*** Given entries ***
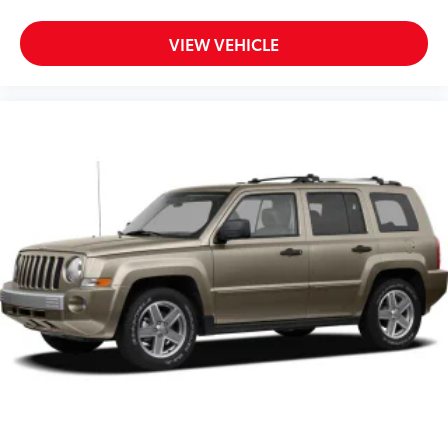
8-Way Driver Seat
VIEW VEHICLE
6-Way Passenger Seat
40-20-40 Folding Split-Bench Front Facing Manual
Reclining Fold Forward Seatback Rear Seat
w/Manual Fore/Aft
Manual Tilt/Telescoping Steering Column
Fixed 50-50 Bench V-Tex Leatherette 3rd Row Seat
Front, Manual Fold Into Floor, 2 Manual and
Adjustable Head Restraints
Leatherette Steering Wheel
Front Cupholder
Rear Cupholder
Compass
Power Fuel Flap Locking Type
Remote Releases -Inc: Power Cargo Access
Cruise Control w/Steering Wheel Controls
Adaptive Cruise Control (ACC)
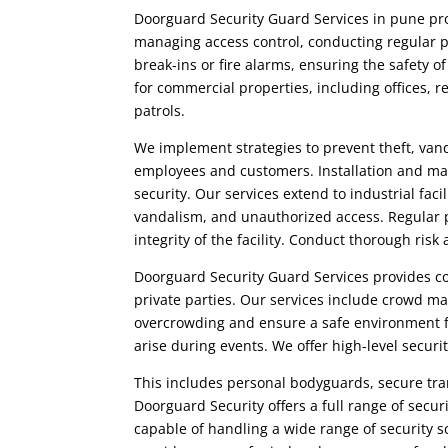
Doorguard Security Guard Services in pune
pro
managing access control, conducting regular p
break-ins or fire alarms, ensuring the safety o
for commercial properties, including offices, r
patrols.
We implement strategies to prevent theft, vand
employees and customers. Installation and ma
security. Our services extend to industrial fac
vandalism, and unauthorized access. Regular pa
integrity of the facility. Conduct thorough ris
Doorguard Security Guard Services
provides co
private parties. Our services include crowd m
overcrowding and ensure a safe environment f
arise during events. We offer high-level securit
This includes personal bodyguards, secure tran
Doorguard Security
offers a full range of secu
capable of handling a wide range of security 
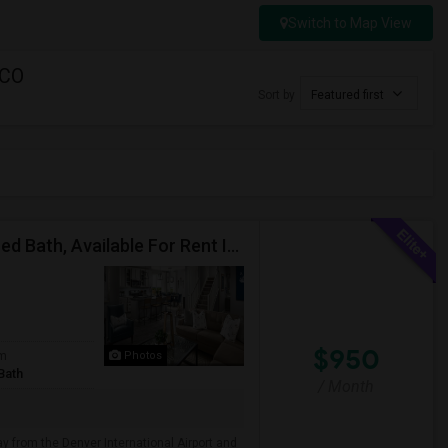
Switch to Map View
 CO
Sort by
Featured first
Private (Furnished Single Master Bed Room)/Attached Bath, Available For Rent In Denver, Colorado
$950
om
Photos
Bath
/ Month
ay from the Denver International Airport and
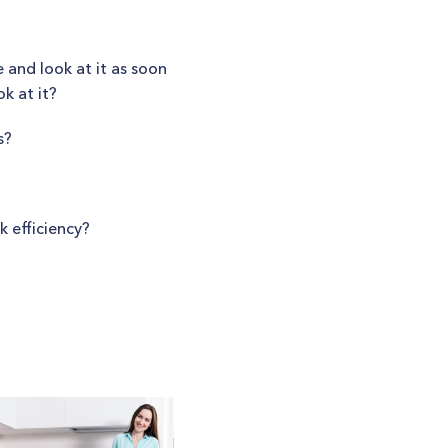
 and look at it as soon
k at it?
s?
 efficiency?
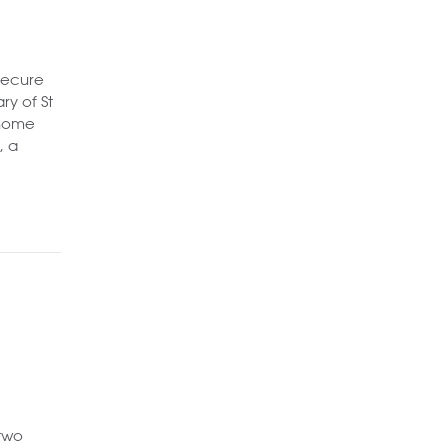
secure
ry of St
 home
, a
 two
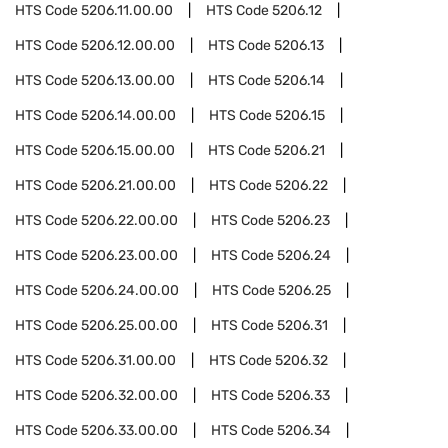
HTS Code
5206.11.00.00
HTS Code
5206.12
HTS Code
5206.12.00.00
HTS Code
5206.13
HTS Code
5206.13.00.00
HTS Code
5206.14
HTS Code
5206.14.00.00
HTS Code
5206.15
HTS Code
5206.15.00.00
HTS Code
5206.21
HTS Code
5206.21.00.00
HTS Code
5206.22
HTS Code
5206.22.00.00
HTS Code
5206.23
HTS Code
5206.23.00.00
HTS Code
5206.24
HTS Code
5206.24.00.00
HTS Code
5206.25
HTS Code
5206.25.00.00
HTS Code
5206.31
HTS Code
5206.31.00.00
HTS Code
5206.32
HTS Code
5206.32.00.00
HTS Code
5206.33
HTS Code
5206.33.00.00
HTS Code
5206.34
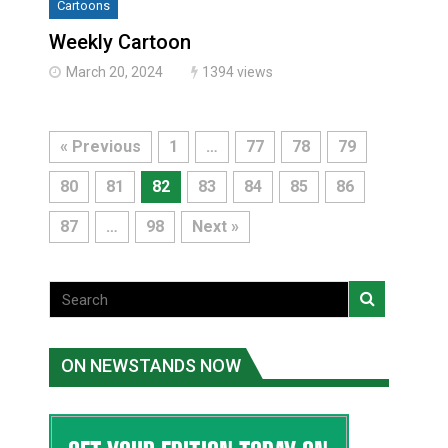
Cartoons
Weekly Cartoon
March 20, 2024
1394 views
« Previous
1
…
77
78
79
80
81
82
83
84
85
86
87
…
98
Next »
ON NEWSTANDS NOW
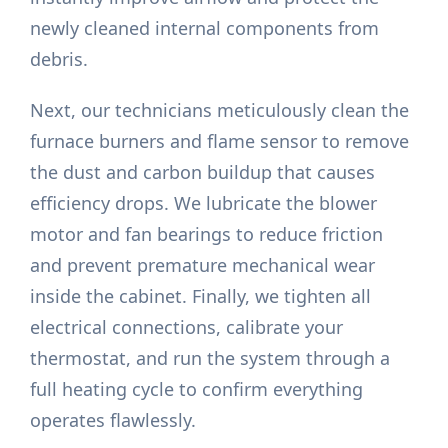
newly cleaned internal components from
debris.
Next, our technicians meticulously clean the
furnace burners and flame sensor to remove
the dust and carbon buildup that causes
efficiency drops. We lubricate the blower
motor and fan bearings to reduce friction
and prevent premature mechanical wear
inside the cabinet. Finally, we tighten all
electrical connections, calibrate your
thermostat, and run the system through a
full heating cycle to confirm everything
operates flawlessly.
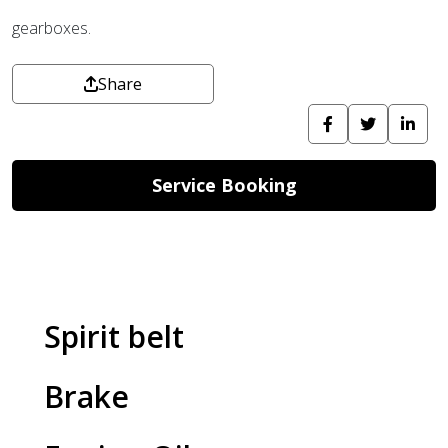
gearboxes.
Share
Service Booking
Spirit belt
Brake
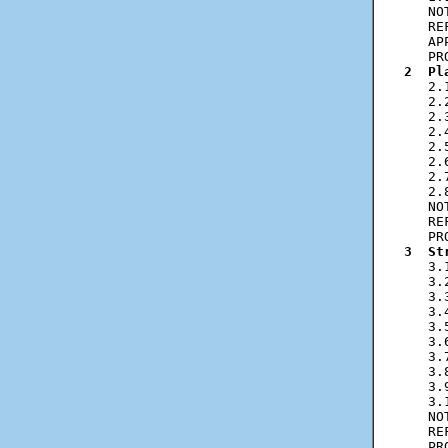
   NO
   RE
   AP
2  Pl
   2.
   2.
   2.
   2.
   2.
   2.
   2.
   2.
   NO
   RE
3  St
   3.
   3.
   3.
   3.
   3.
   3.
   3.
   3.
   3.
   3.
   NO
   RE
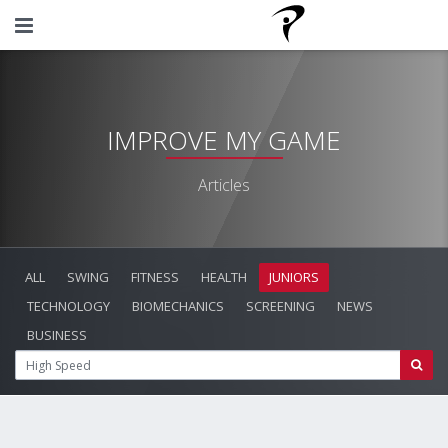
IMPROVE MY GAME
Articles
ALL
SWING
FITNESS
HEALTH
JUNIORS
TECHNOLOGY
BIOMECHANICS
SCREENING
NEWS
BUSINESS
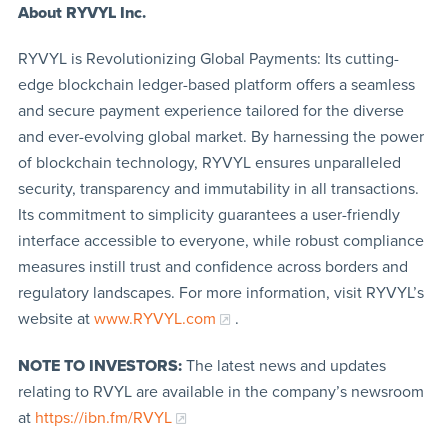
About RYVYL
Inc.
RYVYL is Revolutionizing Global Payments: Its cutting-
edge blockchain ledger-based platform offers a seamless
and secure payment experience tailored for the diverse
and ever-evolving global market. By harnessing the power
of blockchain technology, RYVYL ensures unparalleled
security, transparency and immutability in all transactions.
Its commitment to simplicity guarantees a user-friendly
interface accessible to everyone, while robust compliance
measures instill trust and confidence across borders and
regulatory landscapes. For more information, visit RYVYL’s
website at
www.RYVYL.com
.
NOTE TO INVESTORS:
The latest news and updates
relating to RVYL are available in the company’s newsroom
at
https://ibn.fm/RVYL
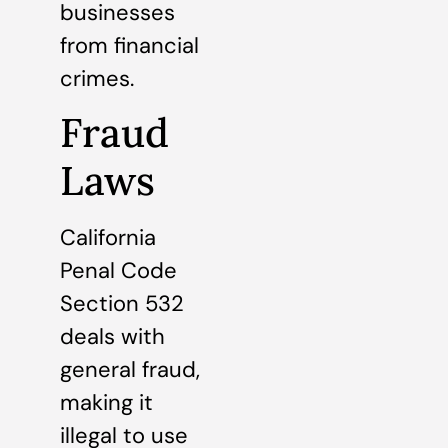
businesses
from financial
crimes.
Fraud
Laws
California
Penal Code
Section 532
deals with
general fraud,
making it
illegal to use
*** End of Given entries ***
*** Given entries ***
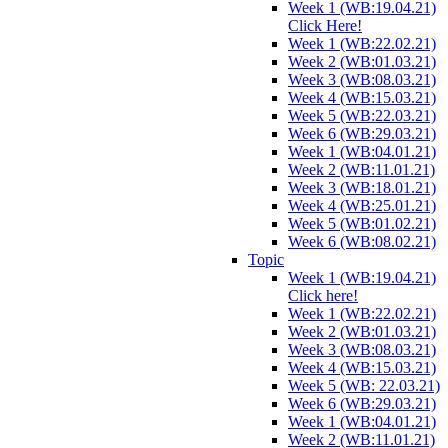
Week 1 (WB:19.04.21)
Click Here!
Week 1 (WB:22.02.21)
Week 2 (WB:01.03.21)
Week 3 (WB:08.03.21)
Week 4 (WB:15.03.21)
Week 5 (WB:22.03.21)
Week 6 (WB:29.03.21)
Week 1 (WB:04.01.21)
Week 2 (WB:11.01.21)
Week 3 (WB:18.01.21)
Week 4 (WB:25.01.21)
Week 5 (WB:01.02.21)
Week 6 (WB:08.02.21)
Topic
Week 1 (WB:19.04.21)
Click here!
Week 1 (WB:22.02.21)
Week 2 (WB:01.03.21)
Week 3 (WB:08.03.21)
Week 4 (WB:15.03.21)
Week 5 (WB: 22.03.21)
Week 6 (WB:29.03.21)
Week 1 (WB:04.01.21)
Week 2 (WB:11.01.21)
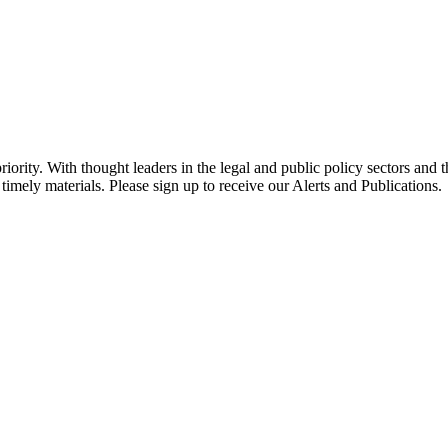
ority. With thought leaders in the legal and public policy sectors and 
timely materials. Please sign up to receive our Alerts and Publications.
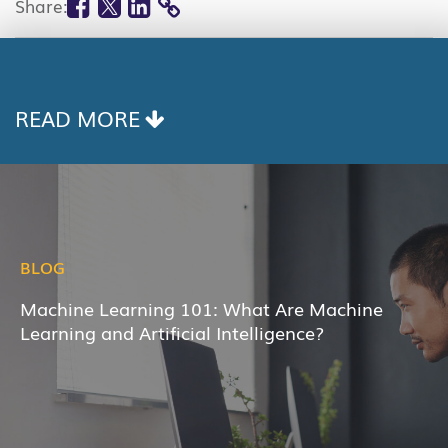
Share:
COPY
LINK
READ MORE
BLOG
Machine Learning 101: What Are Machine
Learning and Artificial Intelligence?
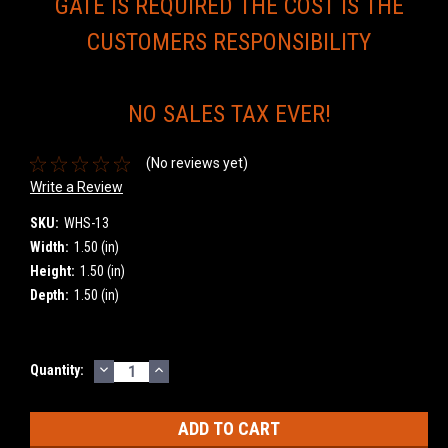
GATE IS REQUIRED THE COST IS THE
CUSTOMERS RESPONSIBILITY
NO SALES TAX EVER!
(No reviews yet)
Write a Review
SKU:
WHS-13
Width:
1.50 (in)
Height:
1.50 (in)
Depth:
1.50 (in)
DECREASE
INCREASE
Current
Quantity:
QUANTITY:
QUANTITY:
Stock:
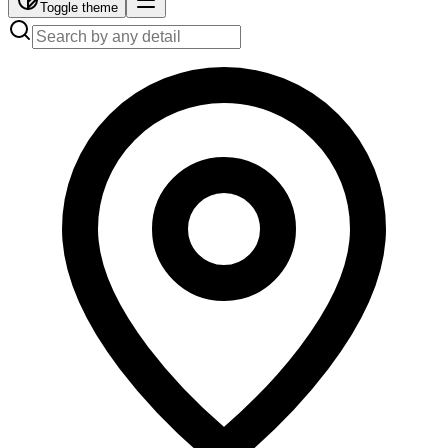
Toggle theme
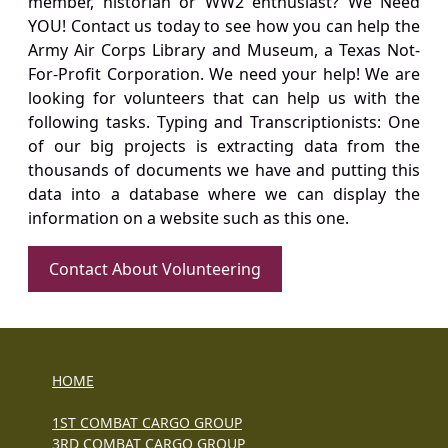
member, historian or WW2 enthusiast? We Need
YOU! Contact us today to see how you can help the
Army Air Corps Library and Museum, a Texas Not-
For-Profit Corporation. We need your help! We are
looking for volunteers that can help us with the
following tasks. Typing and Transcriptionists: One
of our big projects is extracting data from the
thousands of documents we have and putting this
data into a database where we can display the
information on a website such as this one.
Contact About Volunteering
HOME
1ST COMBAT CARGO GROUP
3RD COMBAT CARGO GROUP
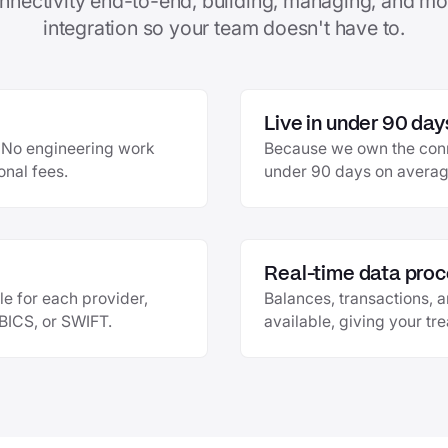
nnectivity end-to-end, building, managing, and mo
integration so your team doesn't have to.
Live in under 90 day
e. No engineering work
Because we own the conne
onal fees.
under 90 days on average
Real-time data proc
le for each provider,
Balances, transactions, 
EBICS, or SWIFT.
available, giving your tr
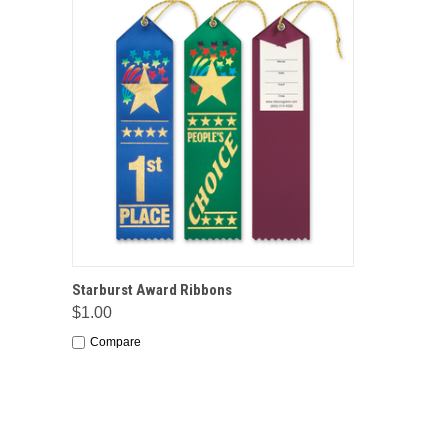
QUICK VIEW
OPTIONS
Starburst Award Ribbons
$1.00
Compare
*** End of Given entries ***
*** Given entries ***
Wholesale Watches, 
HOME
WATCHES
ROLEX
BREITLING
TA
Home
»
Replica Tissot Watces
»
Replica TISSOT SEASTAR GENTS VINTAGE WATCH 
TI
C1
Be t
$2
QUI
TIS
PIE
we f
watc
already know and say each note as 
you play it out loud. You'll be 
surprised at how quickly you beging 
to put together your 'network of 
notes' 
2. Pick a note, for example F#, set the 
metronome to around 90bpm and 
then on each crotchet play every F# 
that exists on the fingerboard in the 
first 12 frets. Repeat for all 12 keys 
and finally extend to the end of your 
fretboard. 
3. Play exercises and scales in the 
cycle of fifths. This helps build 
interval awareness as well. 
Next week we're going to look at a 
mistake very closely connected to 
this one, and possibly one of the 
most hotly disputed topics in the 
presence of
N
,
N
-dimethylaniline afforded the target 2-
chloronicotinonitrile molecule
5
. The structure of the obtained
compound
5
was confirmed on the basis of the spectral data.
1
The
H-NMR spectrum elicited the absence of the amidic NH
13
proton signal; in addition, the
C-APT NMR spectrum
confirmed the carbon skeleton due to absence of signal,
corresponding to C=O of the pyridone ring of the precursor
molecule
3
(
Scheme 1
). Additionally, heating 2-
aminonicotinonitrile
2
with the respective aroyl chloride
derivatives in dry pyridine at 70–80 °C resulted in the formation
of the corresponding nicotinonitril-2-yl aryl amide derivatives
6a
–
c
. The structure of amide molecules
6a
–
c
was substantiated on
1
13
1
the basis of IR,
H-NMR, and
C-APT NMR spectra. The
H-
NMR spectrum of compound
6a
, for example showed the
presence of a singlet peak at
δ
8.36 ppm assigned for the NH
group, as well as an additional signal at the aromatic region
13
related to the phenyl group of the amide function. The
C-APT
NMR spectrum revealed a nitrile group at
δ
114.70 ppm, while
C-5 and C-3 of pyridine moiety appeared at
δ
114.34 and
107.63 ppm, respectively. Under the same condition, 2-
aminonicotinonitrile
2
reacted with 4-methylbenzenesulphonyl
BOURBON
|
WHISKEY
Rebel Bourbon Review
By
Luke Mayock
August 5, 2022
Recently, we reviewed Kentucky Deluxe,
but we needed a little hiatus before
*** End of Given entries ***
Work to be completed: Give back exactly the lines above starting at the line where "8-Way Driver Seat" appears and ending at the line where "Remote Releases -Inc: Power Cargo Access" appears, both included, with no other lines.

Task response:
8-Way Driver Seat
VIEW VEHICLE
6-Way Passenger Seat
40-20-40 Folding Split-Bench Front Facing Manual
Reclining Fold Forward Seatback Rear Seat
w/Manual Fore/Aft
Manual Tilt/Telescoping Steering Column
Fixed 50-50 Bench V-Tex Leatherette 3rd Row Seat
Front, Manual Fold Into Floor, 2 Manual and
Adjustable Head Restraints
Leatherette Steering Wheel
Front Cupholder
Rear Cupholder
Compass
Power Fuel Flap Locking Type
Remote Releases -Inc: Power Cargo Access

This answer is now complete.